= Beginning of Section =

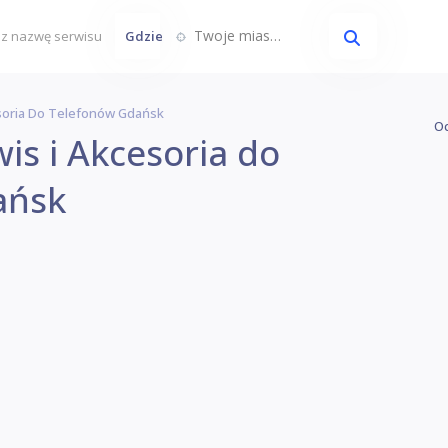
Twoje miasto...
Gdzie
esoria Do Telefonów Gdańsk
Oc
wis i Akcesoria do
ańsk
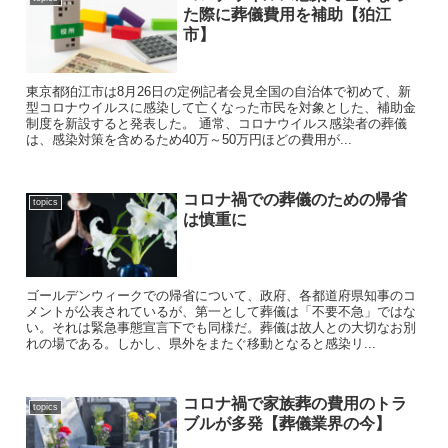
た際に葬儀費用を補助【狛江
市】
東京都狛江市は8月26日の定例記者会見全国の自治体で初めて、新
型コロナウイルスに感染して亡くなった市民を対象とした、補助金
制度を新設すると発表した。 通常、コロナウイルス感染者の葬儀
は、感染対策を含めるため40万～50万円ほどの費用が...
コロナ禍での葬儀のための帰省
topics
は慎重に
ゴールデンウィークでの帰省について、政府、各都道府県知事のコ
メントが公表されているが、第一として葬儀は「不要不急」ではな
い。それは緊急事態宣言下でも同様だ。葬儀は故人との大切なお別
れの場である。しかし、県外をまたぐ移動となると感染リ...
コロナ禍で家族葬の費用のトラ
topics
ブルが多発【葬儀業界の今】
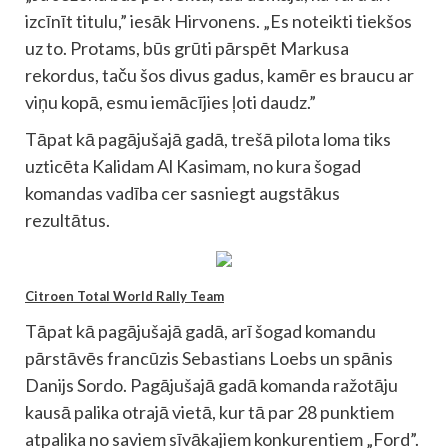
izcīnīt titulu,” iesāk Hirvonens. „Es noteikti tiekšos
uz to. Protams, būs grūti pārspēt Markusa
rekordus, taču šos divus gadus, kamēr es braucu ar
viņu kopā, esmu iemācījies ļoti daudz.”
Tāpat kā pagājušajā gadā, trešā pilota loma tiks
uzticēta Kalidam Al Kasimam, no kura šogad
komandas vadība cer sasniegt augstākus
rezultātus.
Citroen Total World Rally Team
Tāpat kā pagājušajā gadā, arī šogad komandu
pārstāvēs francūzis Sebastians Loebs un spānis
Danijs Sordo. Pagājušajā gadā komanda ražotāju
kausā palika otrajā vietā, kur tā par 28 punktiem
atpalika no saviem sīvākajiem konkurentiem „Ford”.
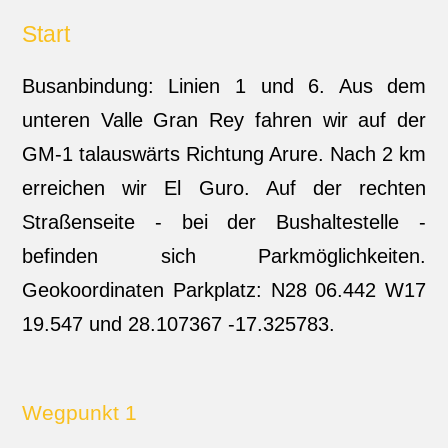
Start
Busanbindung: Linien 1 und 6. Aus dem
unteren Valle Gran Rey fahren wir auf der
GM-1 talauswärts Richtung Arure. Nach 2 km
erreichen wir El Guro. Auf der rechten
Straßenseite - bei der Bushaltestelle -
befinden sich Parkmöglichkeiten.
Geokoordinaten Parkplatz: N28 06.442 W17
19.547 und 28.107367 -17.325783.
Wegpunkt 1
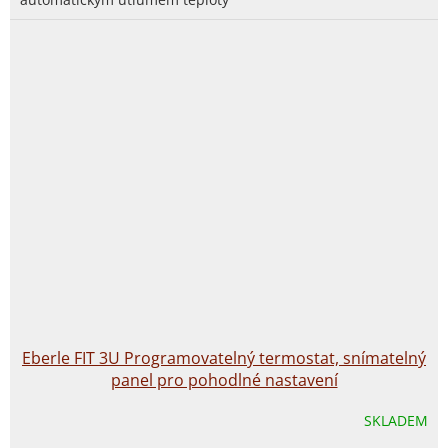
Eberle FIT 3U Programovatelný termostat, snímatelný
panel pro pohodlné nastavení
SKLADEM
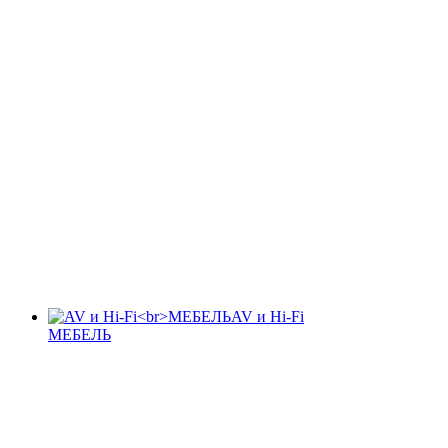
AV и Hi-Fi
МЕБЕЛЬ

= End of Section =

> Aim of the exercise
Return only the lines running from the start of the entries above to the line that contains "pārstāvēs francūzis Sebastians", inclusive, and omit every picture.

> Response
Twoje miasto...
Gdzie
esoria Do Telefonów Gdańsk
Oc
wis i Akcesoria do
ańsk
た際に葬儀費用を補助【狛江
市】
東京都狛江市は8月26日の定例記者会見全国の自治体で初めて、新
型コロナウイルスに感染して亡くなった市民を対象とした、補助金
制度を新設すると発表した。 通常、コロナウイルス感染者の葬儀
は、感染対策を含めるため40万～50万円ほどの費用が...
コロナ禍での葬儀のための帰省
topics
は慎重に
ゴールデンウィークでの帰省について、政府、各都道府県知事のコ
メントが公表されているが、第一として葬儀は「不要不急」ではな
い。それは緊急事態宣言下でも同様だ。葬儀は故人との大切なお別
れの場である。しかし、県外をまたぐ移動となると感染リ...
コロナ禍で家族葬の費用のトラ
topics
ブルが多発【葬儀業界の今】
izcīnīt titulu,” iesāk Hirvonens. „Es noteikti tiekšos
uz to. Protams, būs grūti pārspēt Markusa
rekordus, taču šos divus gadus, kamēr es braucu ar
viņu kopā, esmu iemācījies ļoti daudz.”
Tāpat kā pagājušajā gadā, trešā pilota loma tiks
uzticēta Kalidam Al Kasimam, no kura šogad
komandas vadība cer sasniegt augstākus
rezultātus.
Citroen Total World Rally Team
Tāpat kā pagājušajā gadā, arī šogad komandu
pārstāvēs francūzis Sebastians Loebs un spānis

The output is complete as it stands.